While there are growing concerns that a telecom tariff hike could happen only after the general elections in May 2024, global brokerage Jefferies said it could lead to a market share grab and in theory create an effective monopoly that would add could 93 per share upside potential.
“While we cut Reliance Jio estimates by 1-6% for delay in tariff hike, we reiterate Buy rating as Reliance Industries Limited (RIL) offers 36% upside to our revised target price. 3,060 and 28% upside even if the tariff hike does not materialize till March 2025,” the note said.
“Following our recent note addressing key investor concerns on RIL, which addressed key concerns on capex, leverage and slowing growth in retail, we look at key investor concerns on RIL’s telecom operations in this note. In our recent conversations, the delay in the timing of the tariff hike – potentially after the general election in May-24, has been cited as a major concern on Reliance Jio, apart from increased capex and leverage,” Jefferies he said.
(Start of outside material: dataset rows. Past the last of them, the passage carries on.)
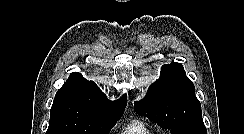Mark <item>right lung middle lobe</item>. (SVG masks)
Segmentation results:
<instances>
[{
    "label": "right lung middle lobe",
    "mask_w": 244,
    "mask_h": 134,
    "mask_svg": "<svg viewBox=\"0 0 244 134\" xmlns=\"http://www.w3.org/2000/svg\"><path fill=\"white\" fill-rule=\"evenodd\" d=\"M122 114L107 118H79L50 114L46 134H107Z\"/></svg>",
    "instance_id": "1"
}]
</instances>
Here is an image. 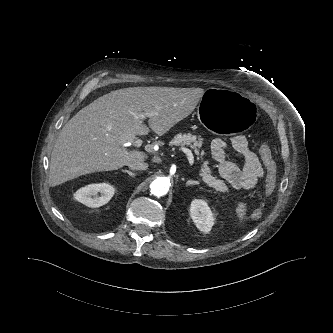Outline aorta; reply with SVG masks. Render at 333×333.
Masks as SVG:
<instances>
[{
  "instance_id": "1",
  "label": "aorta",
  "mask_w": 333,
  "mask_h": 333,
  "mask_svg": "<svg viewBox=\"0 0 333 333\" xmlns=\"http://www.w3.org/2000/svg\"><path fill=\"white\" fill-rule=\"evenodd\" d=\"M170 187L169 181L164 178H156L150 184L151 193L155 196H164L168 193Z\"/></svg>"
}]
</instances>
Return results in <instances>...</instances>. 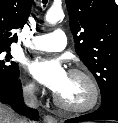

Reliance Industries shares are trading close to 52-week low 2,180 a piece that hit the BSE earlier this week. The stock is down more than 13% so far in 2023 (year-to-date or YTD).
In CY23, global brokerages continue to see JPMorgan Reliance Industries Ltd. (RIL) as a relative outperformer in what could be a sluggish overall earnings environment, but several potential catalysts for absolute outperformance in CY24-25 See help to do.
“We see continued strength in the refining business, a potential rebound in petrochem spreads from decade lows fueled by the reopening of China, and volume growth in E&P – driving earnings growth. RIL continues to offer multiple growth options across businesses (petrochem, E&P, telecom, retail, financial services, new energy) and ongoing investments should drive the next phase of growth,” JPM said in a note last week. Said.